- Genre: Death metal
- Dates: May
- Location(s): University of Leeds, England
- Years active: 2009 – 2010
- Website: www.deathfest.co.uk

= Deathfest =

Music festival at the University of Leeds, England

The Deathfest was a one-day music festival currently held annually in May at the University of Leeds, England. It was organised by Gavin McInally, who is also the organiser of the Damnation Festival.

==Deathfest 2009==
The first annual Deathfest took place on Sunday 3 May 2009 at the University of Leeds. It billed 17 bands over two stages and tickets cost £19.50. Festival headliners were Vader and Leng Tch'e.

Deathfest 2009
| Terrorizer Stage | PHD Stage |
| Vader; Repulsion; Origin; Akercocke; Benediction; The Rotted; Desecration; Ingested; Neuroma; | Leng Tch'e; Lazarus Blackstar; Reth; Black Sun; Infected Disarray; Dragged Into Sunlight; Esclavage; |

==Deathfest 2010 "The Second Coming"==
The second annual Deathfest took place on Sunday 2 May 2010 at Leeds University.
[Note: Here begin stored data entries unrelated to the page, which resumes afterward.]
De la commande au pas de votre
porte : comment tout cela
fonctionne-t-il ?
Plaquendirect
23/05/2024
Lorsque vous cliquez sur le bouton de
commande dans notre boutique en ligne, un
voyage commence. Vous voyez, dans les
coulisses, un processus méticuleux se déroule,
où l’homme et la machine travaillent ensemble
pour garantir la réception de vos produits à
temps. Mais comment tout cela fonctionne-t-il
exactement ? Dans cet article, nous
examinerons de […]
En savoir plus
It billed 16 bands over two stages and tickets cost £19.50. Festival headliners were Brujeria and Ramesses.

Deathfest 2010
| Terrorizer Stage | PHD Stage |
| Brujeria; Immolation; Negura Bunget; Hour of Pennance; Amputated; Infestation; Dawn of Chaos; Revokation; | Ramnesses; Abgott; Wormrot; Fukpig; Palehorse; Volition; The Way of Purity; IRG; |

==The end==
Following the 2010 festival the organizers announced that 2010 would be the last installment for the festival. Due to poor ticket sales they could no longer afford to keep the festival going. However, its sister festival, Damnation, returned for its sixth installment later in 2010.